> **DESCRIPTION OF THE TASK**:
Copy out each line of the data below in which "Hindustan" appears.

> **LISTED ENTRIES**:
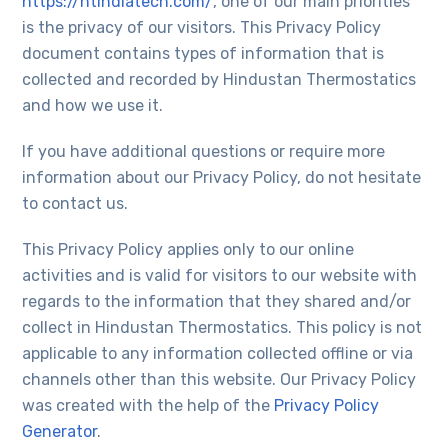
https://htindiatech.com/
, one of our main priorities
is the privacy of our visitors. This Privacy Policy
document contains types of information that is
collected and recorded by Hindustan Thermostatics
and how we use it.
If you have additional questions or require more
information about our Privacy Policy, do not hesitate
to contact us.
This Privacy Policy applies only to our online
activities and is valid for visitors to our website with
regards to the information that they shared and/or
collect in Hindustan Thermostatics. This policy is not
applicable to any information collected offline or via
channels other than this website. Our Privacy Policy
was created with the help of the
Privacy Policy
Generator
.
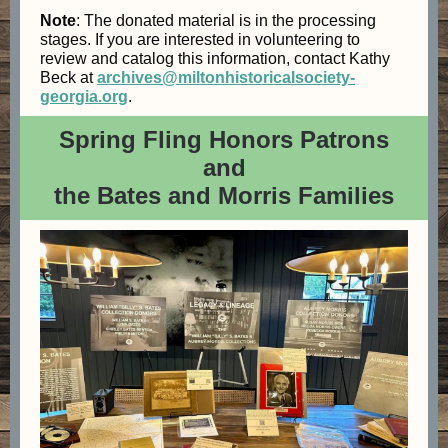
Note
: The donated material is in the processing
stages. If you are interested in volunteering to
review and catalog this information, contact Kathy
Beck at
archives@miltonhistoricalsociety-
georgia.org
.
Spring Fling Honors Patrons
and
the Bates and Morris Families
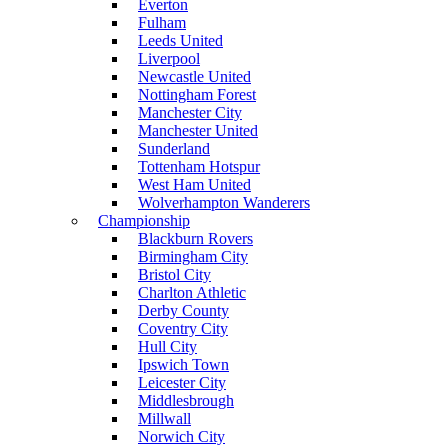
Everton
Fulham
Leeds United
Liverpool
Newcastle United
Nottingham Forest
Manchester City
Manchester United
Sunderland
Tottenham Hotspur
West Ham United
Wolverhampton Wanderers
Championship
Blackburn Rovers
Birmingham City
Bristol City
Charlton Athletic
Derby County
Coventry City
Hull City
Ipswich Town
Leicester City
Middlesbrough
Millwall
Norwich City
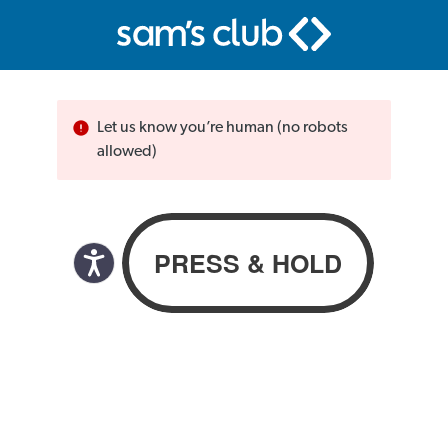
Let us know you’re human (no robots
allowed)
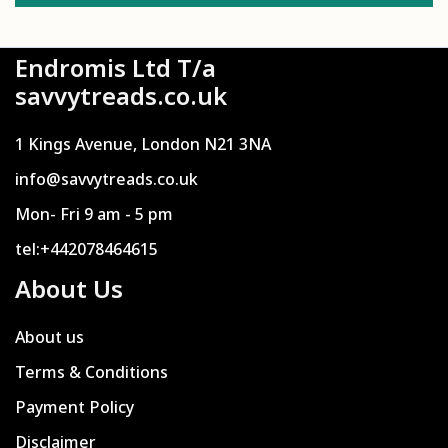
Endromis Ltd T/a
savvytreads.co.uk
1 Kings Avenue, London N21 3NA
info@savvytreads.co.uk
Mon- Fri 9 am - 5 pm
tel:+442078464615
About Us
About us
Terms & Conditions
Payment Policy
Disclaimer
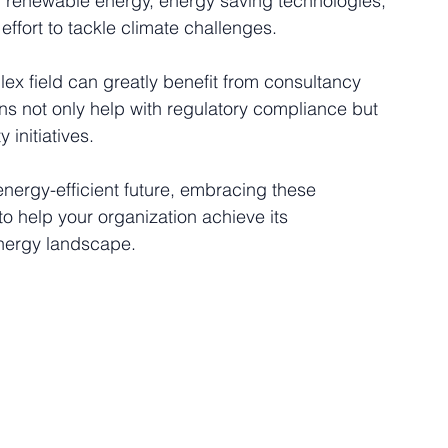
n renewable energy, energy saving technologies, 
effort to tackle climate challenges.
ex field can greatly benefit from consultancy 
ions not only help with regulatory compliance but 
 initiatives. 
energy-efficient future, embracing these 
to help your organization achieve its 
 energy landscape.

> **SOLVED EXERCISE**:
collected and recorded by Hindustan Thermostatics
collect in Hindustan Thermostatics. This policy is not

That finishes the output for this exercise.